Though “Live by Night” has a great cast, and generous plot to work with, there weren’t many times where I get that exciting, “in on the action” feeling that most mobster films provide. In fact, I spent a lot of the time feeling as if it was waiting. With scenes stuffed with dialoged, I was waiting for things to happen, thinking that, maybe, this slow scene would be the last before something big (though it never felt like it was.) While the production design by Jess Gonchor and set decoration by Nancy Haigh was top quality, there wasn’t that sense of grimy, getting your hands dirty feeling, to makes the costumes and setting feel real. It felt like I was waiting to be immersed in the mafia world, full of grit and grime. Yes, they all wore their nice suits like you expect made men to wear, but after offing a 3 people before lunch, it’s hard to believe that the characters remain so pristine.

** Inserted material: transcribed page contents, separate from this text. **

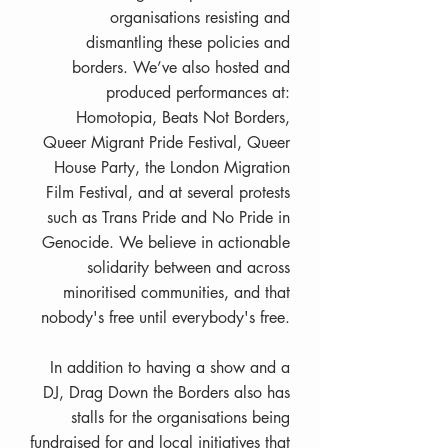
organisations resisting and
dismantling these policies and
borders. We’ve also hosted and
produced performances at:
Homotopia, Beats Not Borders,
Queer Migrant Pride Festival, Queer
House Party, the London Migration
Film Festival, and at several protests
such as Trans Pride and No Pride in
Genocide. We believe in actionable
solidarity between and across
minoritised communities, and that
nobody's free until everybody's free.
In addition to having a show and a
DJ, Drag Down the Borders also has
stalls for the organisations being
fundraised for and local initiatives that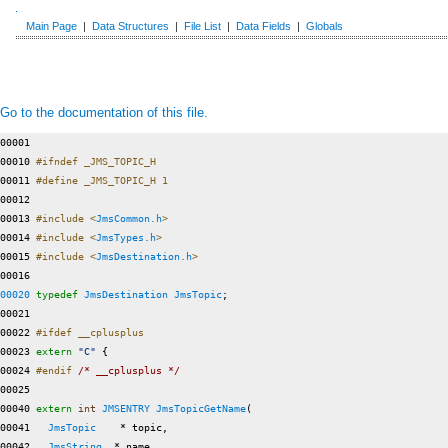
Main Page
|
Data Structures
|
File List
|
Data Fields
|
Globals
Go to the documentation of this file.
00001 

00010 
#ifndef _JMS_TOPIC_H
00011 
#define _JMS_TOPIC_H 1
00012 
00013 
#include <
JmsCommon.h
>
00014 
#include <
JmsTypes.h
>
00015 
#include <
JmsDestination.h
>
00020
typedef
JmsDestination
JmsTopic
;

00021 

00022 
#ifdef __cplusplus
00023 
extern
"C"
 {

00024 
#endif 
/* __cplusplus */
00025 

00040 
extern
int
JMSENTRY
JmsTopicGetName
(

00041   
JmsTopic
    * topic,

00042   
JmsString
  * name,
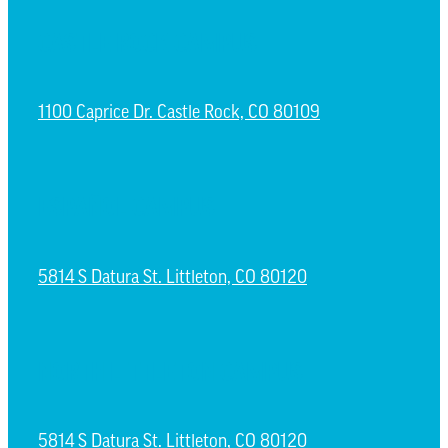
CASTLE ROCK CAMPUS
1100 Caprice Dr. Castle Rock, CO 80109
ESPAÑOL CAMPUS
5814 S Datura St. Littleton, CO 80120
NORTH LITTLETON CAMPUS
5814 S Datura St. Littleton, CO 80120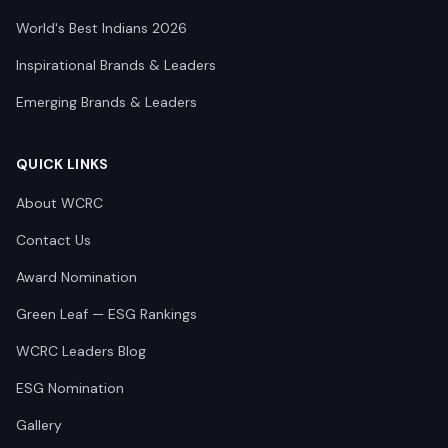
World's Best Indians 2026
Inspirational Brands & Leaders
Emerging Brands & Leaders
QUICK LINKS
About WCRC
Contact Us
Award Nomination
Green Leaf — ESG Rankings
WCRC Leaders Blog
ESG Nomination
Gallery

However, what I was really waiting for, and what I believe became the ultimate downfall of “Live by Night”, was to have gained any sense of loyalty, or even empathy, for main character Coughlin. In the Scorsese mafia film “Goodfellas”, I became loyal to protagonist Henry Hill. Sure, he was a bad guy who did bad things, but the film made me want him to succeed. Affleck’s Coughlin is constantly straddling this confusing line between being a good guy and a bad guy in a way that left me, more or less, indifferent by the end. Affleck lacked a passion and conviction in his decisions, both good and bad, which could have pulled me on his side. I think both lack luster acting, and the writing of his character, is to blame.
“Live by Night” wasn’t a bad film, but it was a bad mafia film. The acting, for the most part, was good but the writing and the direction of the film was hard to read. It was trying to be like “Goodfellas” or even “The Godfather”, while also trying to be touching, in a way that made it feel much less like a mob movie and more of a crime drama (which I truly believe there is a difference.) Lehane’s book presented a expanded story that was full of issues to cover, and the film just couldn’t seem to grasp it all in a convincing way, and I got tired of waiting for it to do so.